I Can Feel Your Heart Beat

I’m coming up on the three month anniversary of my heart surgery.  I’m excited about this, because it means that I get to stop taking blood thinning medicine.  On the other hand, today I was fitted with a heart monitor, which I have to wear around the clock for thirty days.  It isn’t the end of the world, but it is annoying and inconvenient, and compels me to wear a fanny pack, something I’ve managed to avoid since the early 90’s.

The blood thinners are routine protocol after heart surgery.  By thinning the blood, they reduce the chances of a blood clot finding its way to a useful organ, for example the brain, which would be bad, as well as annoying and inconvenient.  The medicine comes with problems of its own. You have to regulate your diet fairly carefully, and eliminate certain foods like leafy vegetables, sardines, liver, green tea and natto.  Yes, I get it--some people might not have a problem living without most of these things. But wait, there’s more. Your skin becomes fragile, and a casual brush up against a rough surface can cause a wound that bleeds for days.  A fall can cause a nasty bruise at best, and internal bleeding is a possibility. For me, on most days, I see traces of blood when I blow my nose. I can’t shave with a razor blade. Flossing my teeth is risky.

Now I’ll  be able to participate in activities like pruning roses, playing with cats and whittling.  Not that I ever do any of those things, but now I’ll have the choice. I’ll be able to eat big salads again, maybe enjoy a deep tissue massage without fear of bruising, and have the occasional bowl of hot rice with natto. Should I stumble and fall on a hiking trail, which I have a tendency to do on occasion, I’ll no longer assume that I’m going to die from internal bleeding.

Just after my surgery, my heart had problems keeping a beat. It had a tendency to “flutter,” which sounds cute, but it isn’t.  My heart rate went way up, my blood pressure went way down. They gave me medicine for this while I was still in the hospital. It worked--my heart took up the beat like Buddy Rich--and they weaned me off the meds. Then my heart fluttered again, for a whole weekend, and they put me back on the meds. None of this is particularly surprising, apparently, after having one’s heart cut open. Now I’m off again, for about a month, and my body has had time to flush out any residual effect of the drug.  Mostly. The drug in question has a remarkable average half-life (the time it takes for the body to metabolize and eliminate half of the drug) of about 58 days. For comparison, heroin has a half life of about 8 minutes.  Anyway, now that much of the heart medicine is out of my body, here’s the million dollar question: Is my heart going to start fluttering again?  This is important to know, since it is during these periods of arrhythmia that the heart is most likely to spew blood clots. To help answer the question, I’ve been fitted with a cardiac “event monitor,” which I must wear 24/7 for thirty days.  

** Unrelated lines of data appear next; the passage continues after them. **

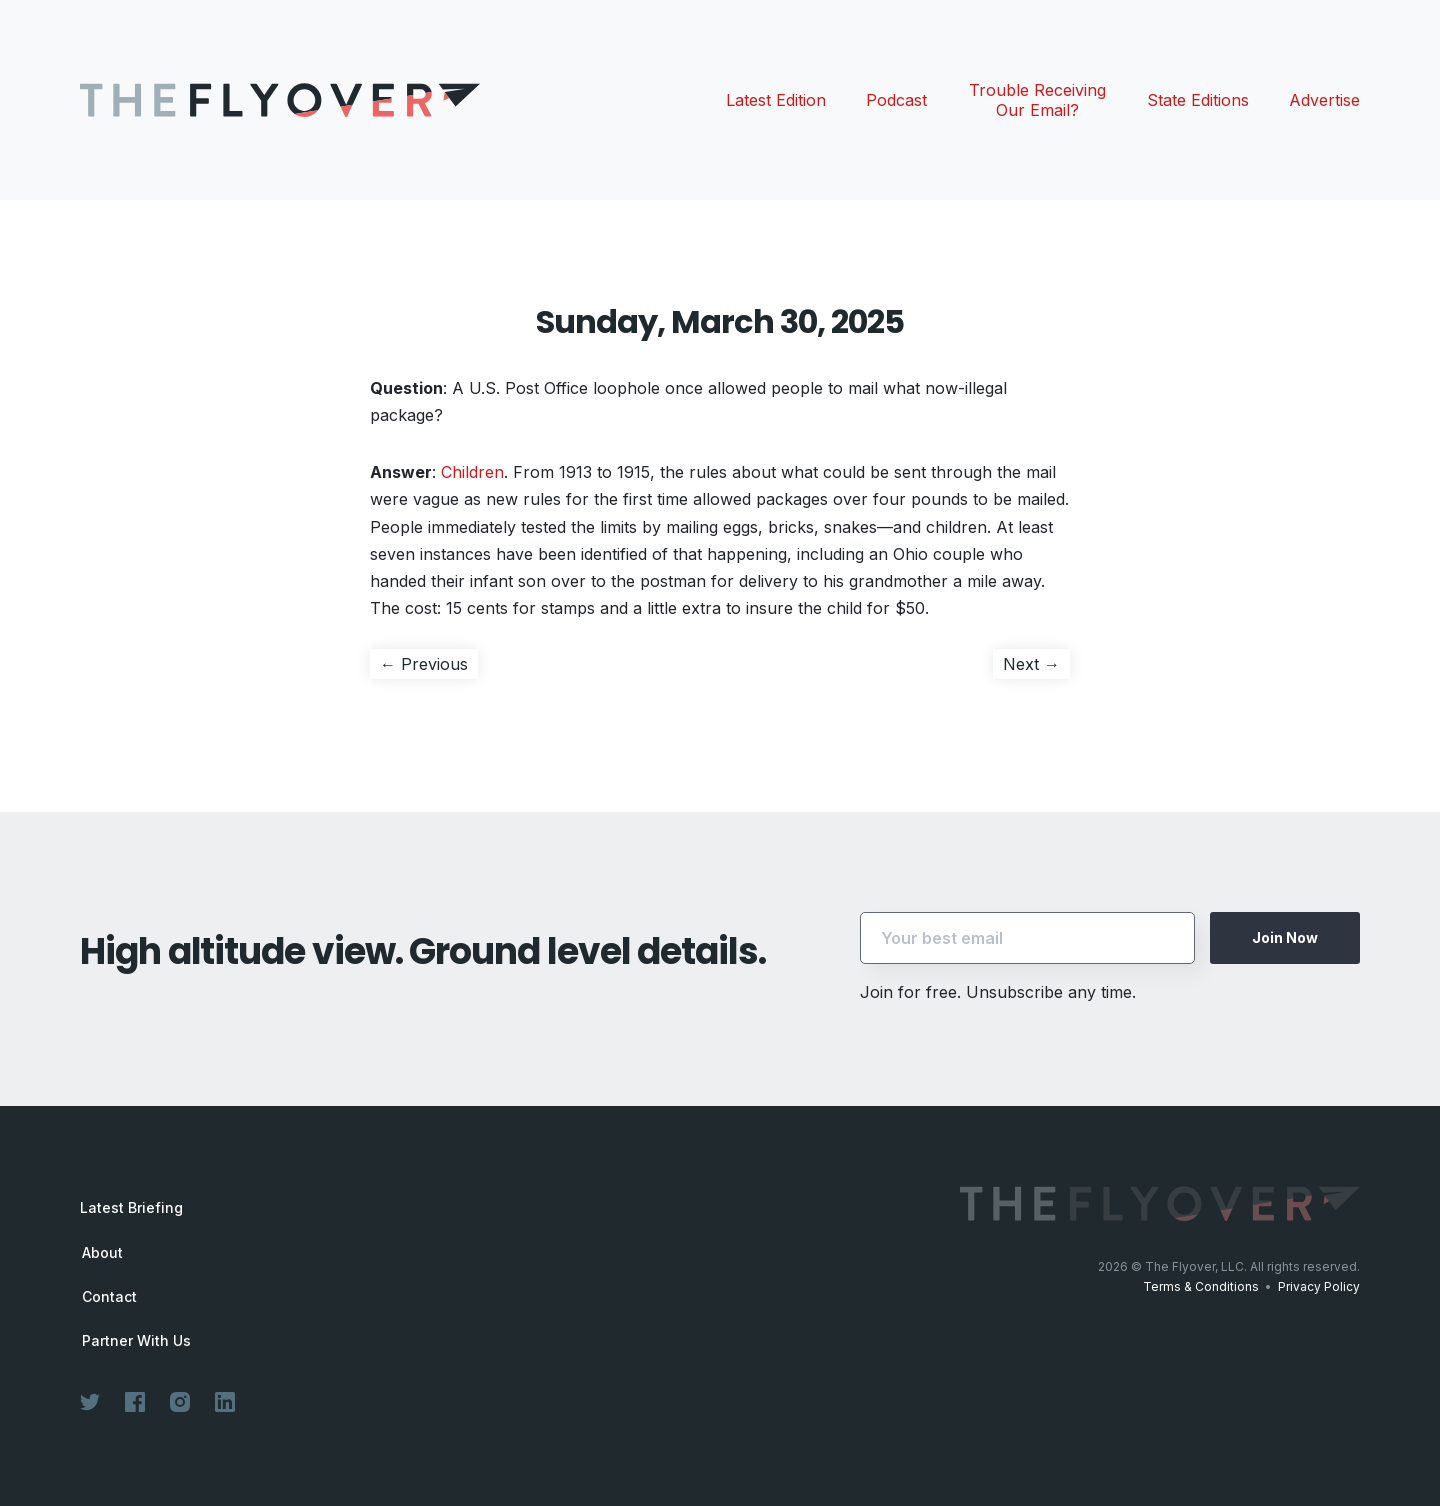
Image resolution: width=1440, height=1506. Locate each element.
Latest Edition (776, 100)
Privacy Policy (1319, 1286)
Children (472, 472)
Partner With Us (136, 1341)
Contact (109, 1297)
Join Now (1285, 937)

It isn’t that big a deal.  I wear three stickers on my chest, to which three wires are attached. The wires snap on, just like the snaps on baby clothes. The wires converge in a little plastic box not much bigger than an old fashioned matchbox.  I also carry an ancient Blackberry phone, that connects wirelessly to the matchbox unit, and transmits the data from my beating heart to...somebody, somewhere, I’m not sure. I hope they’re paying attention.

I got the monitor yesterday.  Tomorrow I’ll be taking my last dose of blood thinners.  You might be wondering why they are taking me off of blood thinners before they have answered the million dollar question.  What if my erratic heart starts blowing blood clots into my newly viscous circulatory system, causing a stroke? In fact, the usual protocol, as explained by my cardiologist, is to continue with the blood thinners until I return the heart monitor, after thirty days.  This meant that I would have had to continue taking the blood thinners for another month. When that reality sunk in, I whined about it. “That isn’t what I hoping to hear,” I complained to the cardiologist. He immediately, remarkably, changed his mind.

“No problem, I’ll take you off the blood thinners now,” he said.  He explained that my medical history puts me at a low risk for blood clots and strokes, and he didn’t see any compelling reason to keep me on the drugs.  Still, I wonder why he didn’t just say that in the first place.
What happens if my heart continues to flutter?  Will I go back on the drugs again, the common side effects of which include vomiting, heart failure, pulmonary fibrosis, tremors, loss of coordination and uncontrolled movements?  My doctor mentioned one possible drugless intervention, called “ablation.” It sounds like magic, but they thread a small tube through a vein in your groin, use it to somehow determine the exact location of the cells that are causing the faulty rhythm, and they kill the nefarious cells using heat, cold or more magic.  It is usually an outpatient procedure, it is relatively non-invasive, and it often works, although not always the first time. Bruce Bochy, the manager of the Giants, had it done twice last year. That was the year that the Giants lost 98 games. Not that I’m suggesting there was a connection, but it makes you wonder.